** PROBLEM TO SOLVE **
Every line of the entries below that includes "Transporter" belongs in the answer, copied as written.
DATA RECORDS START
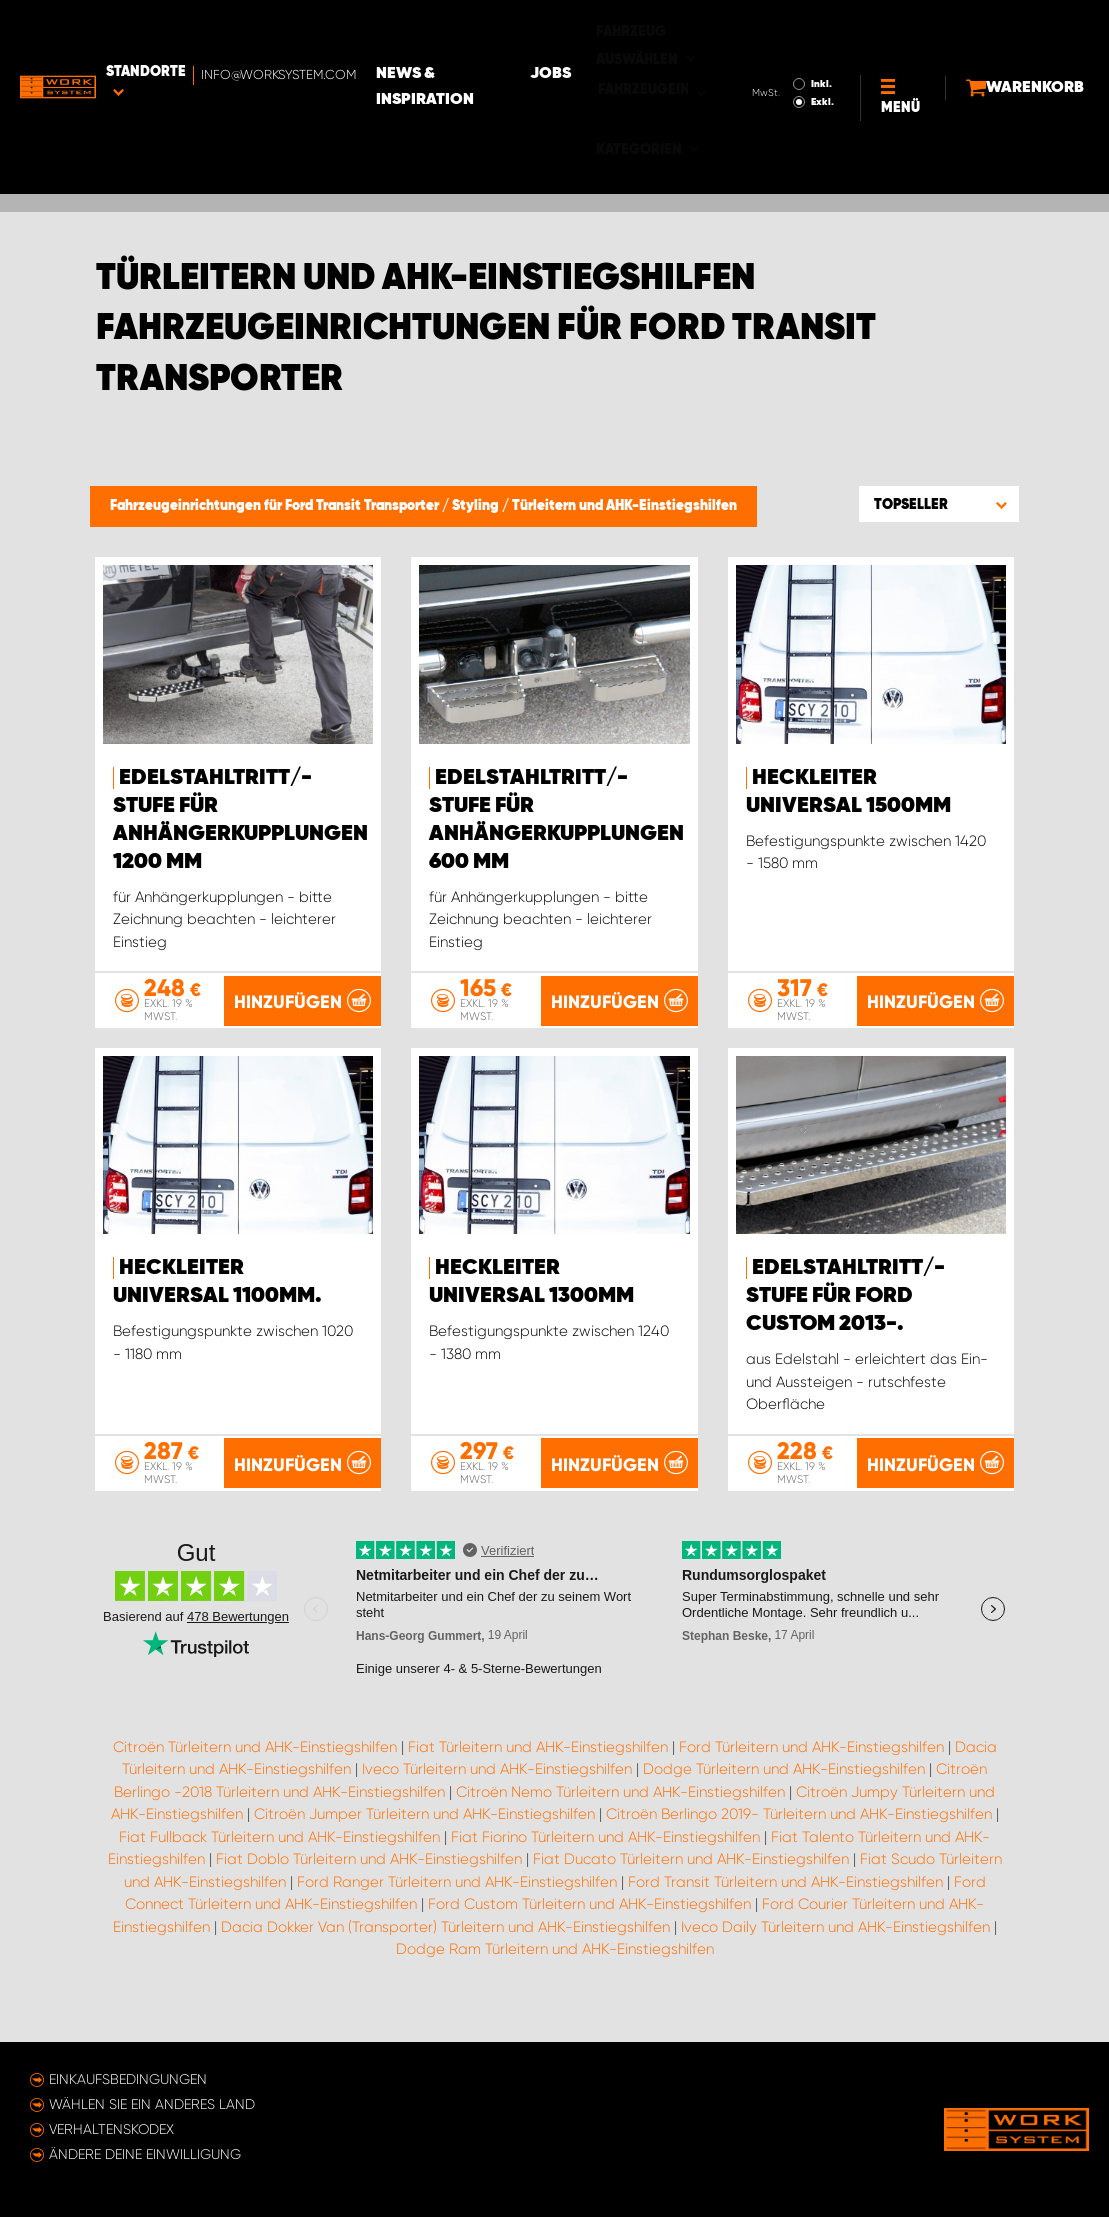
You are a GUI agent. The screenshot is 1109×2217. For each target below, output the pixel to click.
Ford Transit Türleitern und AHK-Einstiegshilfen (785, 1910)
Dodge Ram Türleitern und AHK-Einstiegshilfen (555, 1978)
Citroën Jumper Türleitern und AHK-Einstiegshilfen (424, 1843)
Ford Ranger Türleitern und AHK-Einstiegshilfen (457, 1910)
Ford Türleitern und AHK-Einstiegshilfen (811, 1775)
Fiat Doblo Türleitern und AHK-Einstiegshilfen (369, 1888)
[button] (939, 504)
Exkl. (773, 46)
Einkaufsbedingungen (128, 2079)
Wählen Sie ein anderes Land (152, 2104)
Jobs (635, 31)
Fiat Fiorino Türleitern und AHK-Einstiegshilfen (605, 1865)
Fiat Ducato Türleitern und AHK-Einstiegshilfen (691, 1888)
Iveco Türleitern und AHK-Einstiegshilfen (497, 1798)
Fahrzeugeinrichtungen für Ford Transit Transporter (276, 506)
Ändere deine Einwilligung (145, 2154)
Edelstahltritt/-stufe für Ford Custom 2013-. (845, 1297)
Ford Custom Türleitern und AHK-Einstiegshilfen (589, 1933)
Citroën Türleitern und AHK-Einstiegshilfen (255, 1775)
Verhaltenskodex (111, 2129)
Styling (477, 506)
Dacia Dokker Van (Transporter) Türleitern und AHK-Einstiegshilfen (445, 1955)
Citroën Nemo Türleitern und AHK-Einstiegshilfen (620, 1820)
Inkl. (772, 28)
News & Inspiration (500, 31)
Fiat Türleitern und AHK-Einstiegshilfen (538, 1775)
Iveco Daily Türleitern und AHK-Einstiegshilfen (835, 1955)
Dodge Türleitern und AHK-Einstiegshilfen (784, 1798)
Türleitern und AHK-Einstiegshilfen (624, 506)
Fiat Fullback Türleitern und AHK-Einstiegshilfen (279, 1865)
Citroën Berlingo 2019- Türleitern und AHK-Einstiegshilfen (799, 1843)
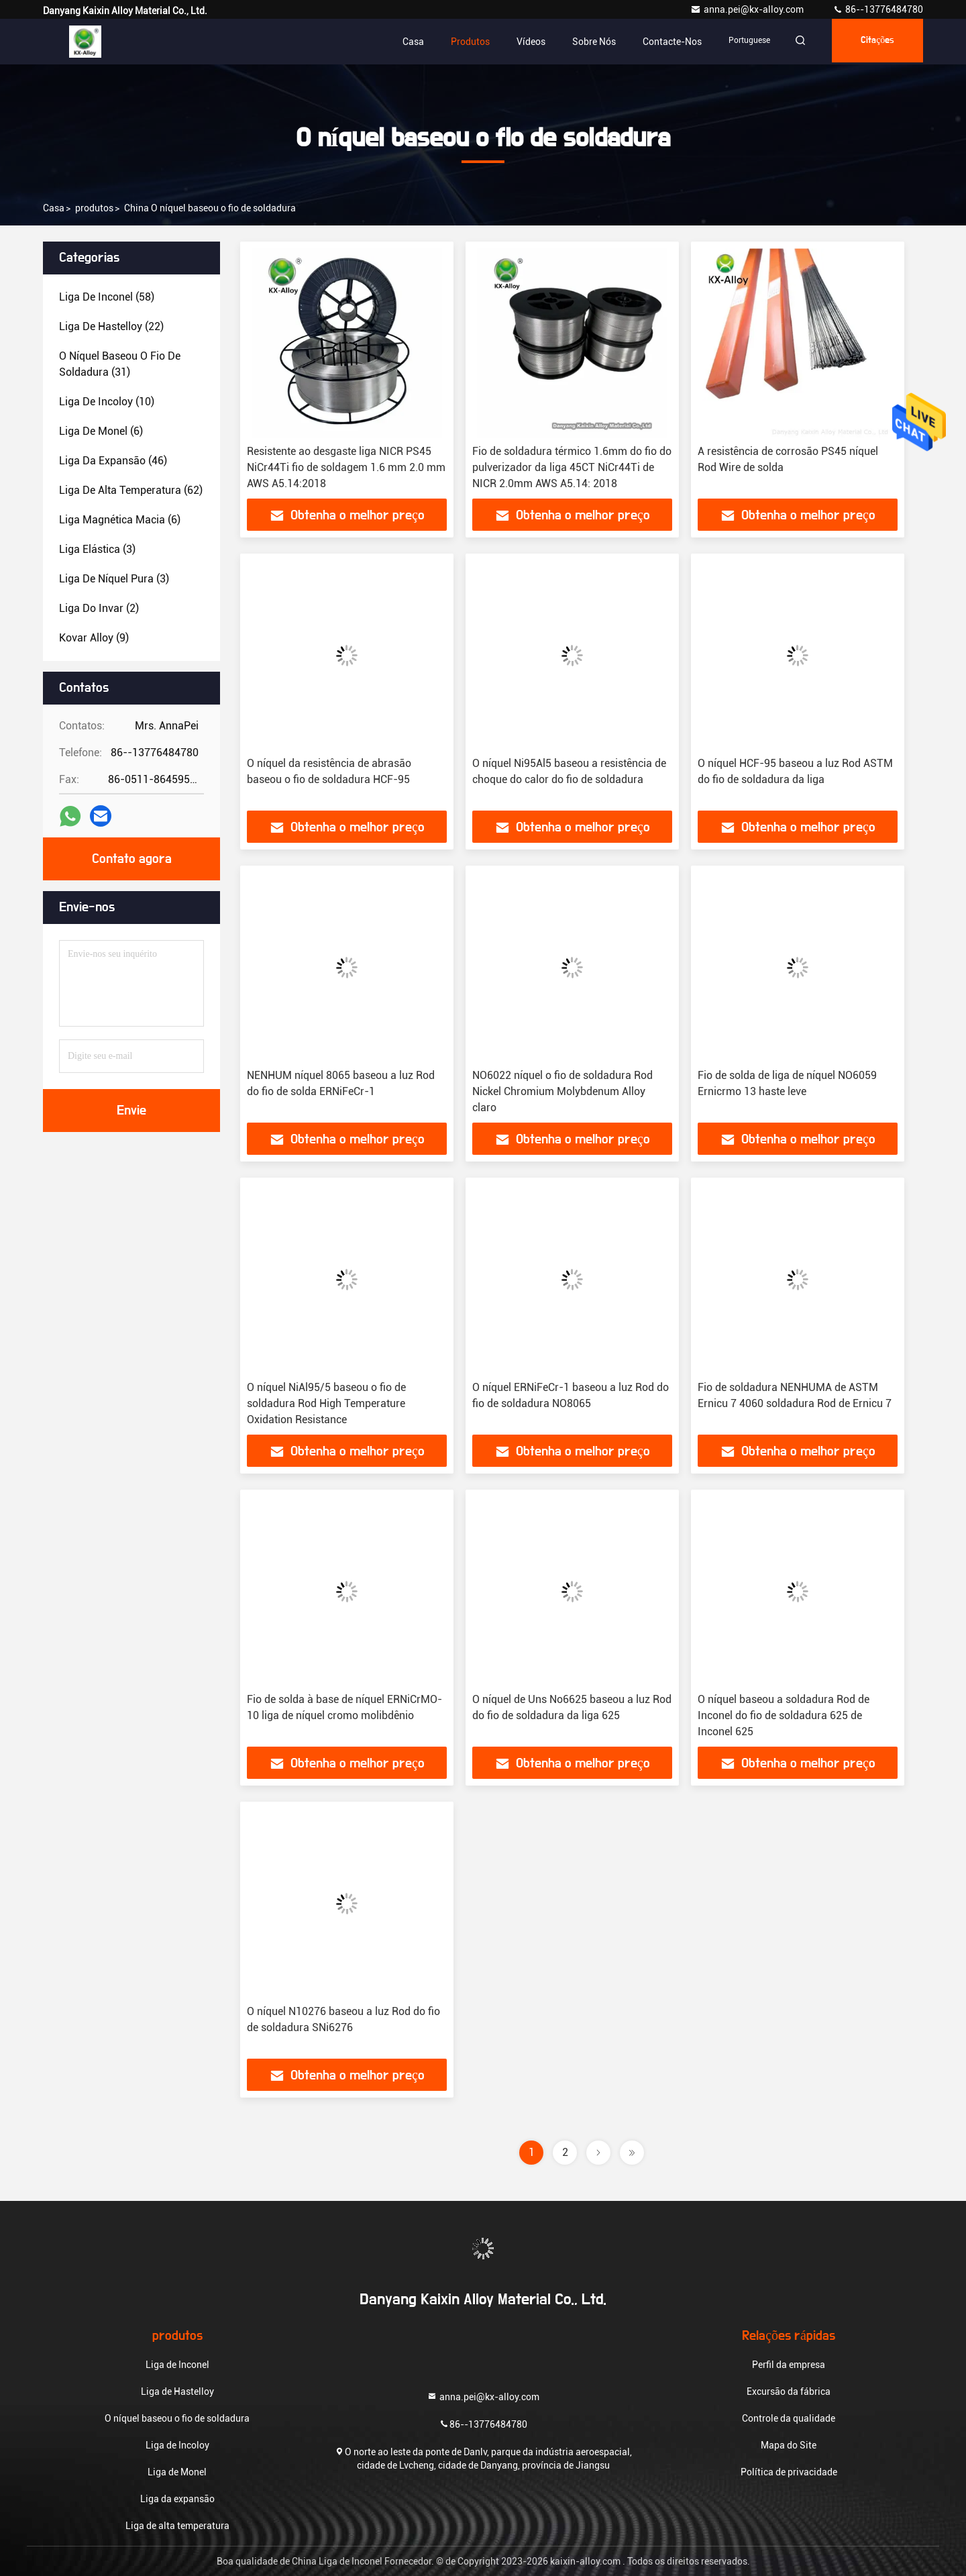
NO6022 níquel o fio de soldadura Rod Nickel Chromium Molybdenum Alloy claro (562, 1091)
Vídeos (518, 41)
DATA RECORDS END
DATA RECORDS START
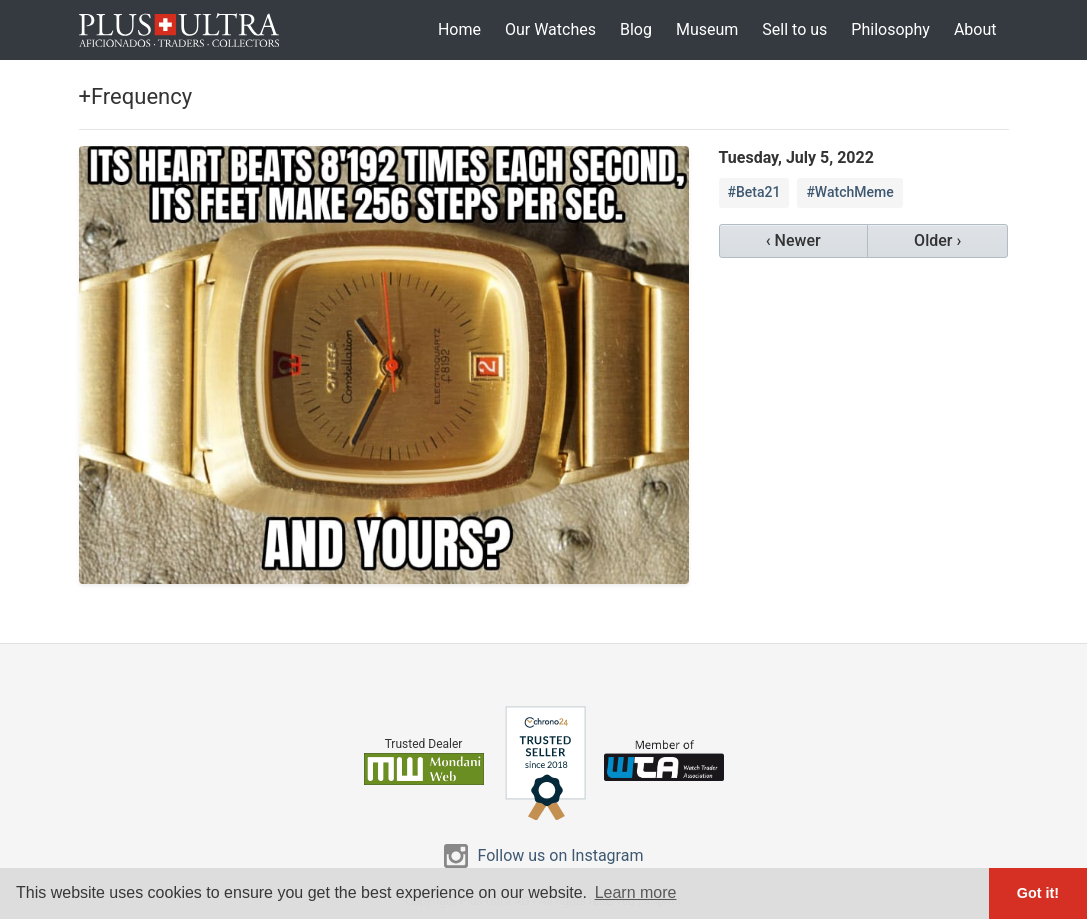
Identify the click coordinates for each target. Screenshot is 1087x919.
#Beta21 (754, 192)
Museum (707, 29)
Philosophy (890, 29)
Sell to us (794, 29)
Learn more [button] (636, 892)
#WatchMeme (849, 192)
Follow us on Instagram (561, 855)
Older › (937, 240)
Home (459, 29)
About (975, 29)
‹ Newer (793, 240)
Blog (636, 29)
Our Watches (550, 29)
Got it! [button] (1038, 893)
DATA RECORDS END
** YOUR RESPONSE **
Fahrzeugeinrichtungen für Ford Transit Transporter (276, 506)
Dacia Dokker Van (Transporter) Türleitern und AHK-Einstiegshilfen (445, 1955)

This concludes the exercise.